Wat maakt Jeanne d’Arc tot één van de meest tot de verbeelding sprekende historische figuren? Zo populair dat zoveel theaterauteurs en filmmakers, van Shakespeare tot Brecht, van Dreyer tot Bresson, het nodig vonden zijn (of haar, al te zelden) visie op de ‘maagd van Orléans’ te geven. Al tijdens haar korte leven (1412-1431) schreef Christine de Pizan een lofdicht op Jeanne d’Arc, en het zou nooit ophouden. Jeanne d’Arc zou door de meest uiteenlopende politieke figuren, van Jean Jaurès tot Marine Le Pen worden gebruikt. Meestal geromantiseerd, altijd gestold tot een mythologisch symbool, maar zelden met oog voor de machtsstrijd – tussen feodale heersers, tussen kerkelijk en wereldlijk gezag – waarin zij zich liet gebruiken én waarvan zij het slachtoffer werd. Eerst de bevrijdster van Frankrijk, die de slappe koning Charles VII op de troon hielp, daarna een heks waarop de toenmalige theologische elite zijn misogyne angsten kon afreageren. Nauwelijks twintig jaar na haar dood werd Jeanne d’Arc al gerehabiliteerd, hoewel haar beulen ongestraft bleven. In het begin van de 20ste eeuw, in tijden van een reactionair katholiek reveil, werd Jeanne d’Arc zalig en vervolgens heilig verklaard. Met zijn ‘Saint Joan’ schreef George Bernard Shaw een sluwe parabel over intriges in paleizen en sacristieën. Nog sluwer was Bertolt Brechts ‘Die Heilige Johanna der Schlachthöfe’, over een braaf-christelijke weldoenster die zich tot syndicaal militante ontpopt. Iedereen maakt zijn eigen Jeanne. 
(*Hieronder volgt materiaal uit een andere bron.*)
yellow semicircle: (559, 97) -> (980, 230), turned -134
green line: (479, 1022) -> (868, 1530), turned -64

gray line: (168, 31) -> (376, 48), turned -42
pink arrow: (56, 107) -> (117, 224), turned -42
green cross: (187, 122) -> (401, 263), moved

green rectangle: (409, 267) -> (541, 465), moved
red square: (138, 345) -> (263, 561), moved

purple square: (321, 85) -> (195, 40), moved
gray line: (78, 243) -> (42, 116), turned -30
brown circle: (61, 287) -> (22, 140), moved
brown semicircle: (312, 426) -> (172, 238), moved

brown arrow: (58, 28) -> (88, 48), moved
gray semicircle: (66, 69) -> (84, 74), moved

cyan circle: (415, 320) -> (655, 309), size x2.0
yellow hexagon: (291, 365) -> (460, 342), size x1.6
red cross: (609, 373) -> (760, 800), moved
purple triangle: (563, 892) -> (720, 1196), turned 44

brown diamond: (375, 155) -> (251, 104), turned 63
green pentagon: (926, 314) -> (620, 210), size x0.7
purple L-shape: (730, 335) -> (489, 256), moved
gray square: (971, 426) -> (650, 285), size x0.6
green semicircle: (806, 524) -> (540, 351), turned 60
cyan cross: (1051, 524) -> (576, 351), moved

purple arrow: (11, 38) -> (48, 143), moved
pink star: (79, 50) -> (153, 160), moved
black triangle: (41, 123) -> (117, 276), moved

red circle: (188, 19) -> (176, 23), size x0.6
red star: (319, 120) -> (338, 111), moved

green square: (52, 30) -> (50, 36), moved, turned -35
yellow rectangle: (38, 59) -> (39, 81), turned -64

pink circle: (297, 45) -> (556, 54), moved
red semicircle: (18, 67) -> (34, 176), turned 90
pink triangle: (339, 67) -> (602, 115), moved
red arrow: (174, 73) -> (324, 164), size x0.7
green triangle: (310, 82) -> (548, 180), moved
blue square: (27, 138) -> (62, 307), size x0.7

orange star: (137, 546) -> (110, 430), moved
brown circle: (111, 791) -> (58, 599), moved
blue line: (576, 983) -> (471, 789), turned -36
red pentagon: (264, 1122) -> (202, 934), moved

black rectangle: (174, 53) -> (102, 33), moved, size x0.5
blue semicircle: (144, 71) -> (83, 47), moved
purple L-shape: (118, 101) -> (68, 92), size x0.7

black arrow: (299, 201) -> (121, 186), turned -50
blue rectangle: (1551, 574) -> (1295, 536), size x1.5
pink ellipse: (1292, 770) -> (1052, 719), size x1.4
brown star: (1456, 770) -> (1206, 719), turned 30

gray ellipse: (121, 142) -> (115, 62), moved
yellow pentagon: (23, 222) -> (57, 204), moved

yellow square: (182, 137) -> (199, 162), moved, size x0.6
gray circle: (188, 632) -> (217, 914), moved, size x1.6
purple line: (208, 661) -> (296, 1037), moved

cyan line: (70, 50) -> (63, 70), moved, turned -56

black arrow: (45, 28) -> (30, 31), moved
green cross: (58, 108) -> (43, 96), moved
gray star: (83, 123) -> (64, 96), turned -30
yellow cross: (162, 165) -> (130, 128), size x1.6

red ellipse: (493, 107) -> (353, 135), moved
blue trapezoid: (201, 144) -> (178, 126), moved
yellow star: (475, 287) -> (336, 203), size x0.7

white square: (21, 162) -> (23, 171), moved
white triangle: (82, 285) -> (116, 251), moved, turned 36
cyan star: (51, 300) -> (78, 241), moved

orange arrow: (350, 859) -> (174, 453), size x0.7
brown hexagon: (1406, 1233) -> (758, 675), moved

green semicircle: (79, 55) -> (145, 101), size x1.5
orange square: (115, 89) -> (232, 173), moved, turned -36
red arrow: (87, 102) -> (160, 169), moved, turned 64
Maar Sanderijn Helsen is heel anders vertrokken. Met een groep jongeren resideerde ze een tijdlang in Het Lab, het atelier voor jeugdtheater in Hasselt, waar ze hen confronteerde met de figuur van Jeanne d’Arc. Dat leverde verassende indrukken en ideeën op: de middeleeuwse Jeanne d’Arc deed hen denken aan Greta Thunberg, YouTuber Acid en Martin Luther King, de Inquisitie was zoiets als de Taliban. Duidelijk werd alleszins dat ze Jeanne niet zagen als een fossiel uit een ander tijdperk, maar als een figuur die blijft inspireren. Opmerkelijk is wel dat haar moed, haar onverzettelijkheid, haar uitgesproken meningen gewaardeerd en herkend werden door de jongeren. Maar je komt weinig meer te weten over waar Jeanne d’Arc daadwerkelijk voor stond, behalve voor die strijdlust. Welke zaak verdedigde ze écht? Een geïdealiseerd beeld van Frankrijk, een uitgezuiverd geloof, een aanklacht tegen feodale structuren? Die stap zetten de jongeren, te oordelen aan de moodboards en notities die ze deelden, net niet. De voorstelling doet dat ook niet echt, en dan blijft de eerste vraag hangen: waarom spreekt Jeanne nog steeds zo tot de verbeelding? 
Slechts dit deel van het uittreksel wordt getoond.